[Openstack] question on the GRE Performance

2013-03-15 Thread 小包
Hi Guys,

*in my test, i found OVS GRE performance so lower, for example:*
*100Mbits Switch, GRE just 26Mbits speed,but use linux bridge 95Mbits,*
*
*
*so, my question is: why GRE speed low, or may be my config not right,*
*
*
*
*
*Thanks,*
*Tommy*
___
Mailing list: https://launchpad.net/~openstack
Post to : openstack@lists.launchpad.net
Unsubscribe : https://launchpad.net/~openstack
More help   : https://help.launchpad.net/ListHelp


Re: [Openstack] question on the GRE Performance

2013-03-15 Thread Rick Jones

On 03/15/2013 08:05 AM, tommy(小包) wrote:

Hi Guys,

in my test, i found OVS GRE performance so lower, for example:
100Mbits Switch, GRE just 26Mbits speed,but use linux bridge
95Mbits,

so, my question is: why GRE speed low, or may be my config not right,/


95 and 26 Mbit/s measured at what level?  On the wire (including all 
the protocol headers) or to user level (after all the protocol headers)? 
That you were seeing 95 Mbit/s suggests user level but I'd like to make 
certain.


GRE adds header overhead, but I wouldn't think enough to take one from 
95 down to 26 Mbit/s to user level.  I would suggest looking at, in no 
particular order:


*) Netstat stats on your sender - is it retransmitting in one case and 
not the other?


*) per-CPU CPU utilization - is any one CPU on the sending, receiving or 
intervening iron saturating in one case and not the other?
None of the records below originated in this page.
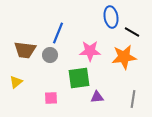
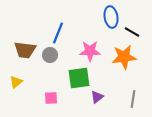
purple triangle: rotated 32 degrees counterclockwise
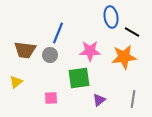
purple triangle: moved 2 px right, 3 px down
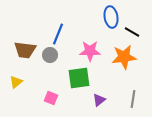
blue line: moved 1 px down
pink square: rotated 24 degrees clockwise
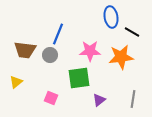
orange star: moved 3 px left
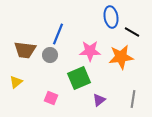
green square: rotated 15 degrees counterclockwise
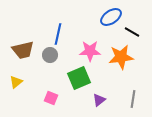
blue ellipse: rotated 65 degrees clockwise
blue line: rotated 10 degrees counterclockwise
brown trapezoid: moved 2 px left; rotated 20 degrees counterclockwise
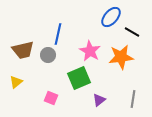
blue ellipse: rotated 15 degrees counterclockwise
pink star: rotated 30 degrees clockwise
gray circle: moved 2 px left
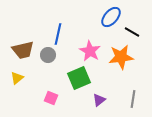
yellow triangle: moved 1 px right, 4 px up
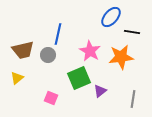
black line: rotated 21 degrees counterclockwise
purple triangle: moved 1 px right, 9 px up
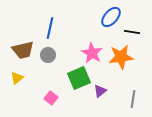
blue line: moved 8 px left, 6 px up
pink star: moved 2 px right, 2 px down
pink square: rotated 16 degrees clockwise
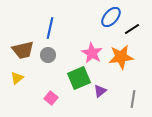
black line: moved 3 px up; rotated 42 degrees counterclockwise
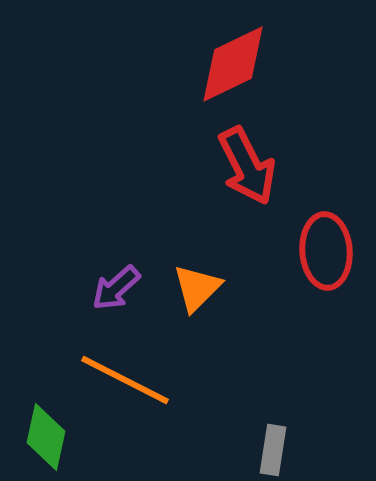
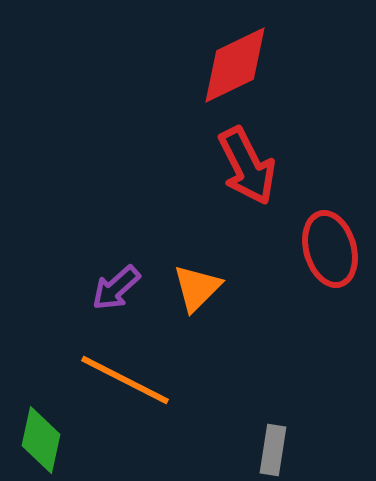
red diamond: moved 2 px right, 1 px down
red ellipse: moved 4 px right, 2 px up; rotated 12 degrees counterclockwise
green diamond: moved 5 px left, 3 px down
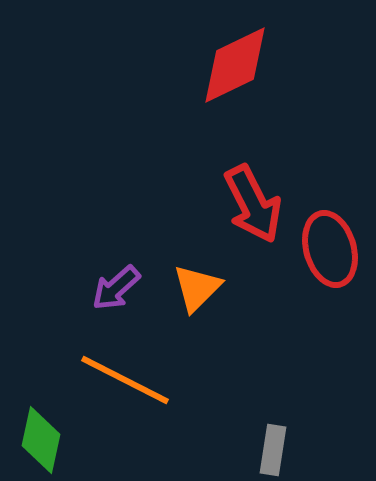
red arrow: moved 6 px right, 38 px down
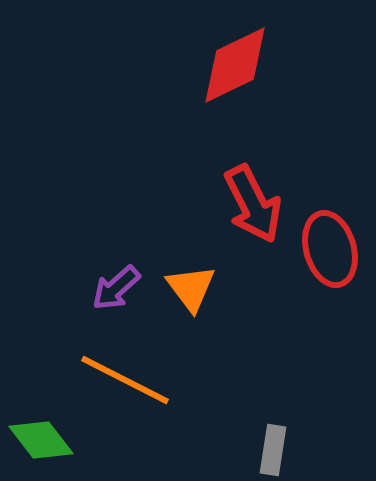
orange triangle: moved 6 px left; rotated 22 degrees counterclockwise
green diamond: rotated 50 degrees counterclockwise
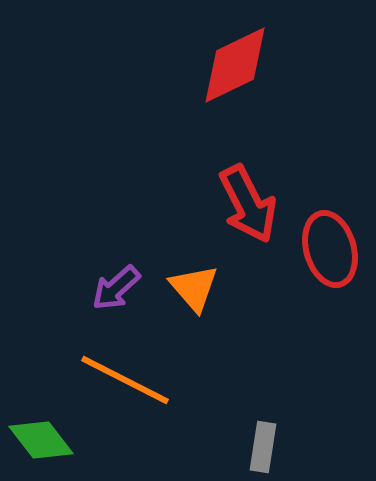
red arrow: moved 5 px left
orange triangle: moved 3 px right; rotated 4 degrees counterclockwise
gray rectangle: moved 10 px left, 3 px up
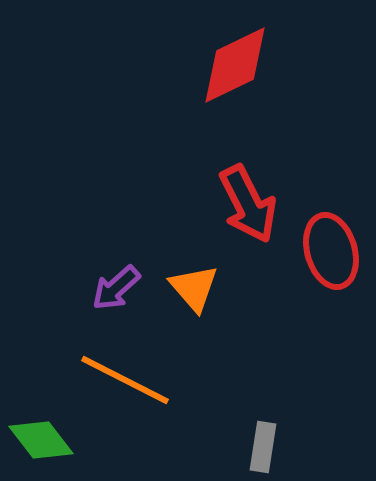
red ellipse: moved 1 px right, 2 px down
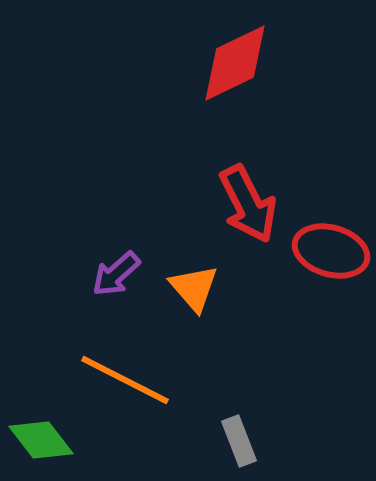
red diamond: moved 2 px up
red ellipse: rotated 58 degrees counterclockwise
purple arrow: moved 14 px up
gray rectangle: moved 24 px left, 6 px up; rotated 30 degrees counterclockwise
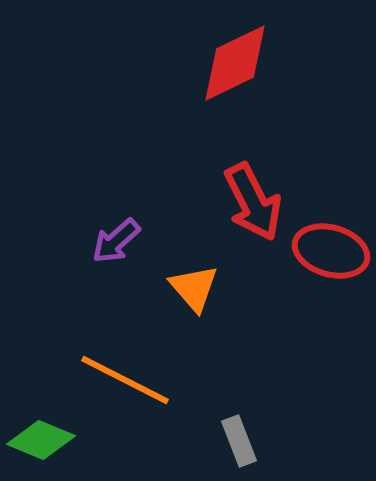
red arrow: moved 5 px right, 2 px up
purple arrow: moved 33 px up
green diamond: rotated 30 degrees counterclockwise
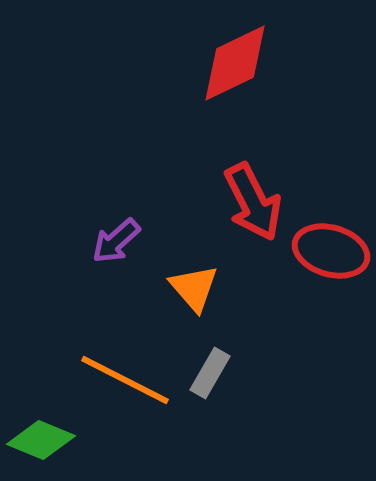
gray rectangle: moved 29 px left, 68 px up; rotated 51 degrees clockwise
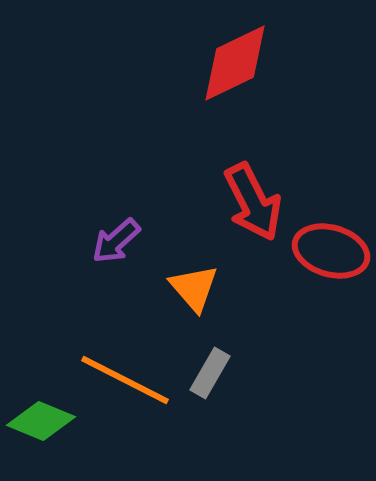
green diamond: moved 19 px up
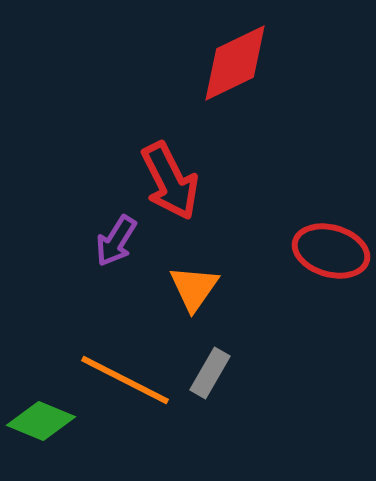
red arrow: moved 83 px left, 21 px up
purple arrow: rotated 16 degrees counterclockwise
orange triangle: rotated 16 degrees clockwise
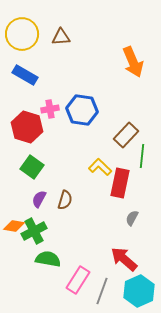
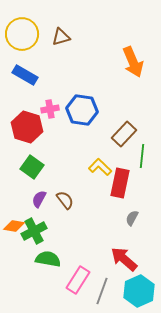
brown triangle: rotated 12 degrees counterclockwise
brown rectangle: moved 2 px left, 1 px up
brown semicircle: rotated 54 degrees counterclockwise
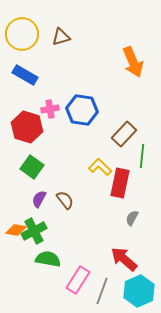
orange diamond: moved 2 px right, 4 px down
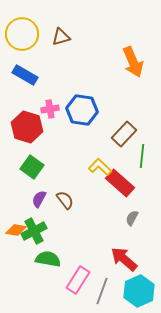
red rectangle: rotated 60 degrees counterclockwise
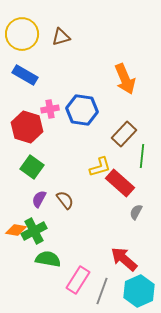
orange arrow: moved 8 px left, 17 px down
yellow L-shape: rotated 120 degrees clockwise
gray semicircle: moved 4 px right, 6 px up
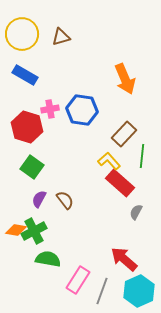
yellow L-shape: moved 9 px right, 6 px up; rotated 115 degrees counterclockwise
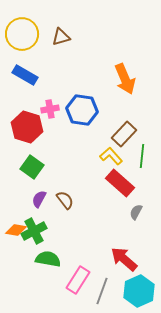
yellow L-shape: moved 2 px right, 5 px up
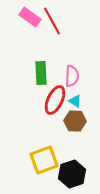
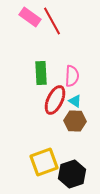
yellow square: moved 2 px down
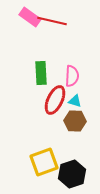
red line: rotated 48 degrees counterclockwise
cyan triangle: rotated 16 degrees counterclockwise
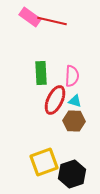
brown hexagon: moved 1 px left
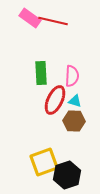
pink rectangle: moved 1 px down
red line: moved 1 px right
black hexagon: moved 5 px left, 1 px down
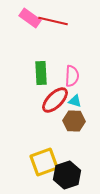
red ellipse: rotated 20 degrees clockwise
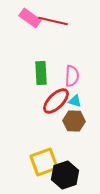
red ellipse: moved 1 px right, 1 px down
black hexagon: moved 2 px left
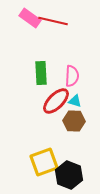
black hexagon: moved 4 px right; rotated 20 degrees counterclockwise
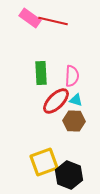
cyan triangle: moved 1 px right, 1 px up
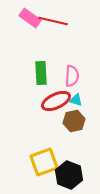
red ellipse: rotated 20 degrees clockwise
brown hexagon: rotated 15 degrees counterclockwise
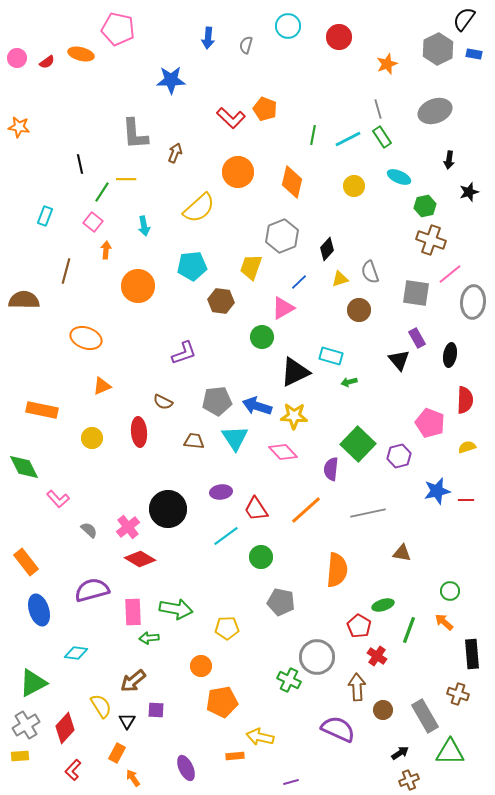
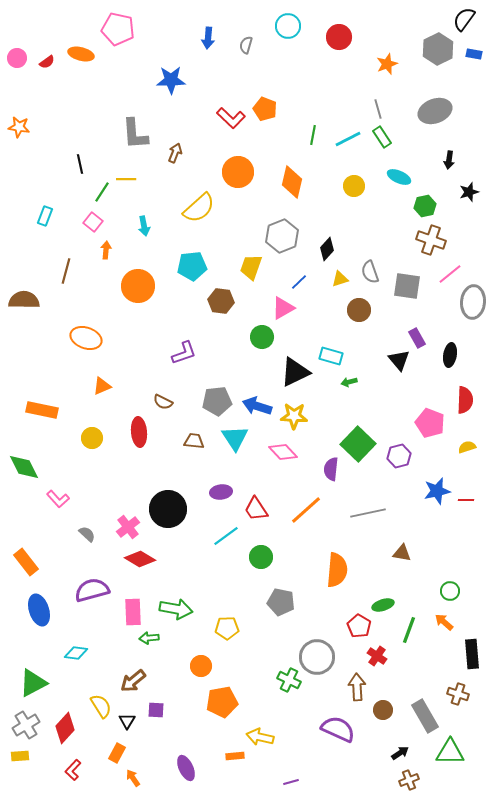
gray square at (416, 293): moved 9 px left, 7 px up
gray semicircle at (89, 530): moved 2 px left, 4 px down
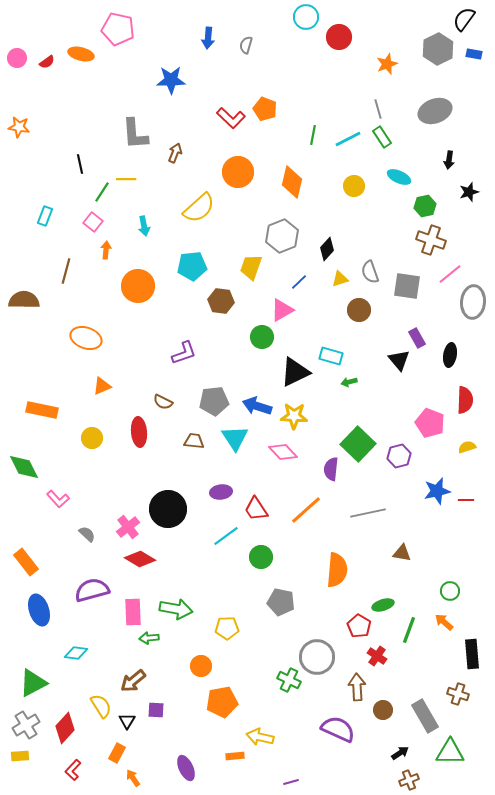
cyan circle at (288, 26): moved 18 px right, 9 px up
pink triangle at (283, 308): moved 1 px left, 2 px down
gray pentagon at (217, 401): moved 3 px left
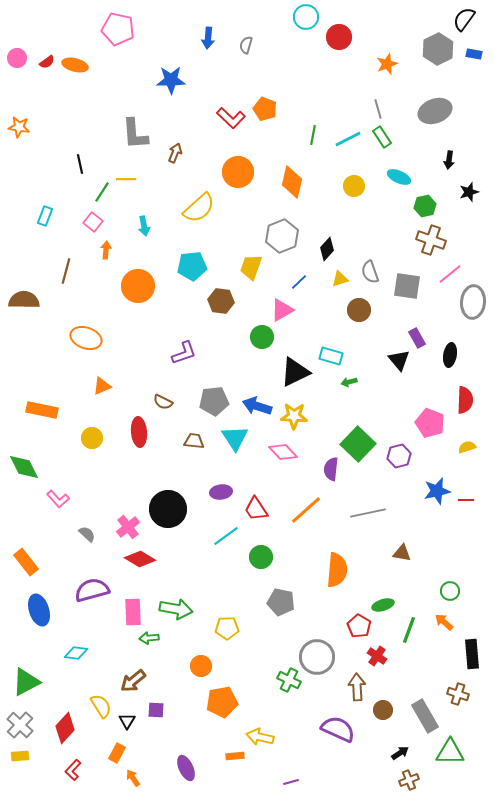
orange ellipse at (81, 54): moved 6 px left, 11 px down
green triangle at (33, 683): moved 7 px left, 1 px up
gray cross at (26, 725): moved 6 px left; rotated 16 degrees counterclockwise
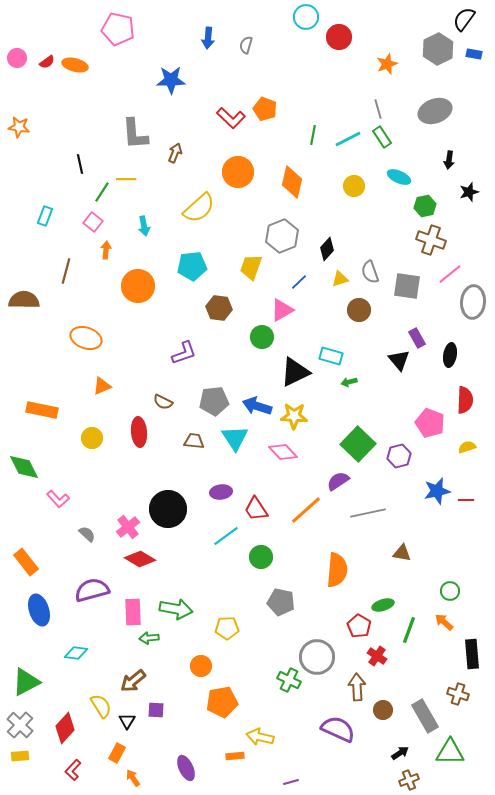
brown hexagon at (221, 301): moved 2 px left, 7 px down
purple semicircle at (331, 469): moved 7 px right, 12 px down; rotated 50 degrees clockwise
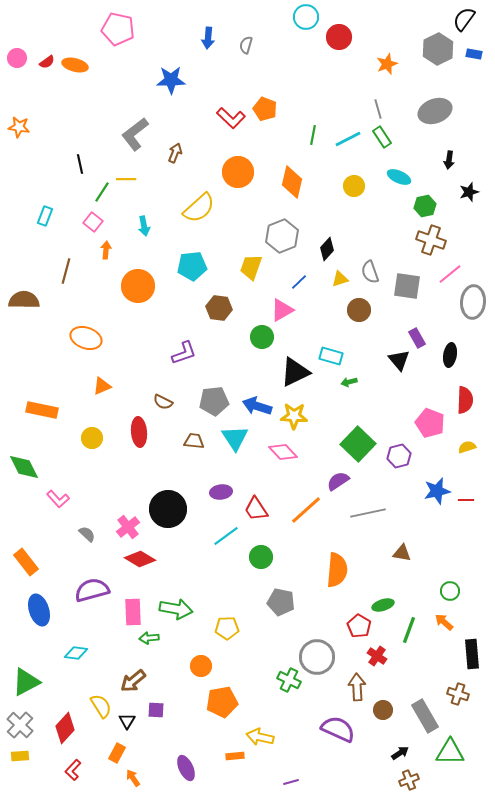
gray L-shape at (135, 134): rotated 56 degrees clockwise
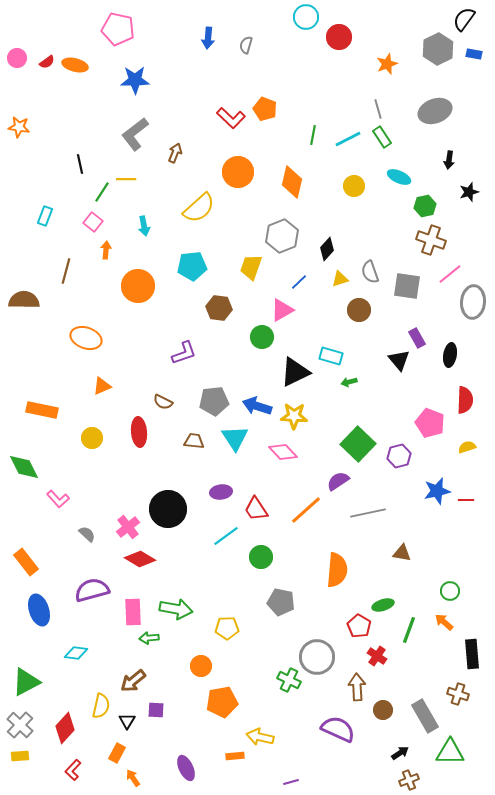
blue star at (171, 80): moved 36 px left
yellow semicircle at (101, 706): rotated 45 degrees clockwise
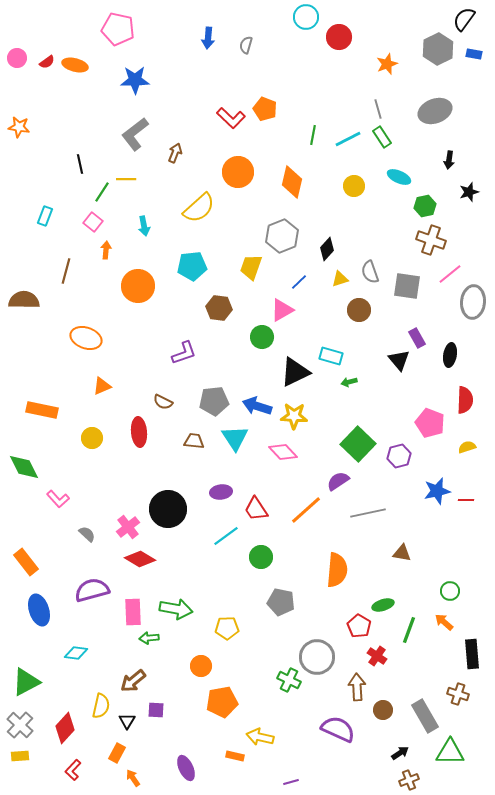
orange rectangle at (235, 756): rotated 18 degrees clockwise
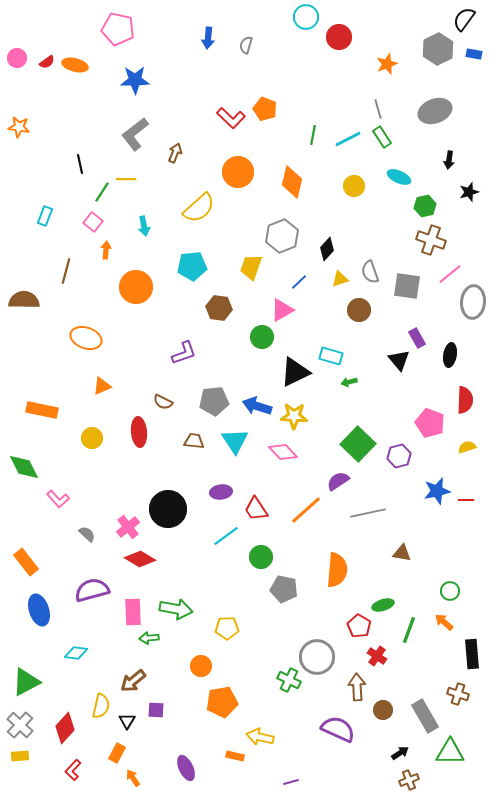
orange circle at (138, 286): moved 2 px left, 1 px down
cyan triangle at (235, 438): moved 3 px down
gray pentagon at (281, 602): moved 3 px right, 13 px up
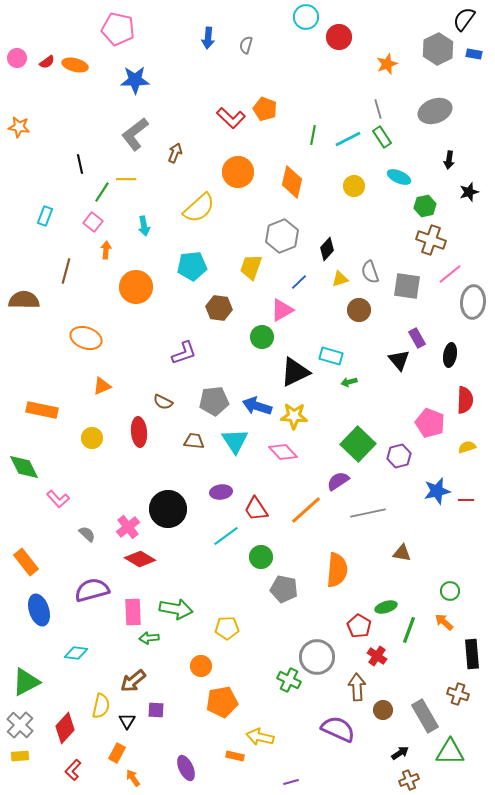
green ellipse at (383, 605): moved 3 px right, 2 px down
and go from there. I'm guessing your tests are all bulk-transfer - you 
might want to consider adding some latency and/or aggregate small-packet 
performance tests.


happy benchmarking,

rick jones
the applicability varies,  but attached is some boilerplate I've 
built-up over time, on the matter of why is my network performance 
slow?  PS - the beforeafter utility mentioned is no longer available 
via ftp.cup.hp.com because ftp.cup.hp.com no longer exists.  I probably 
aught to put it up on ftp.netperf.org...



Some of my checklist items when presented with assertions of poor
network performance, in no particular order, numbered only for
convenience of reference:

1) Is *any one* CPU on either end of the transfer at or close to 100%
   utilization?  A given TCP connection cannot really take advantage
   of more than the services of a single core in the system, so
   average CPU utilization being low does not a priori mean things are
   OK.

2) Are there TCP retransmissions being registered in netstat
   statistics on the sending system?  Take a snapshot of netstat -s -t
   from just before the transfer, and one from just after and run it
   through beforeafter from
   ftp://ftp.cup.hp.com/dist/networking/tools:

   netstat -s -t  before
   transfer or wait 60 or so seconds if the transfer was already going
   netstat -s -t  after
   beforeafter before after  delta

3) Are there packet drops registered in ethtool -S statistics on
   either side of the transfer?  Take snapshots in a manner similar to
   that with netstat.

4) Are there packet drops registered in the stats for the switch(es)
   being traversed by the transfer?  These would be retrieved via
   switch-specific means.

5) What is the latency between the two end points.  Install netperf on
   both sides, start netserver on one side and on the other side run:

   netperf -t TCP_RR -l 30 -H remote

   and invert the transaction/s rate to get the RTT latency.  There
   are caveats involving NIC interrupt coalescing settings defaulting
   in favor of throughput/CPU util over latency:

   ftp://ftp.cup.hp.com/dist/networking/briefs/nic_latency_vs_tput.txt

   but when the connections are over a WAN latency is important and
   may not be clouded as much by NIC settings.

   This all leads into:

6) What is the *effective* TCP (or other) window size for the
   connection.  One limit to the performance of a TCP bulk transfer
   is:

   Tput = W(eff)/RTT

   The effective window size will be the lesser of:

   a) The classic TCP window advertised by the receiver. This is the
  value in the TCP header's window field shifted by the window
  scaling factor which was exchanged during connection
  establishment. The window scale factor is why one wants to get
  traces including the connection establishment.
   
  The size of the classic window will depend on whether/what the
  receiving application has requested via a setsockopt(SO_RCVBUF)
  call and the sysctl limits set in the OS.  If the receiving
  application does not call setsockopt(SO_RCVBUF) then under Linux
  the stack will autotune the advertised window based on other
  sysctl limits in the OS.  Other stacks may or may not autotune.
 
   b) The computed congestion window on the sender - this will be
  affected by the packet loss rate over the connection, hence the
  interest in the netstat and ethtool stats.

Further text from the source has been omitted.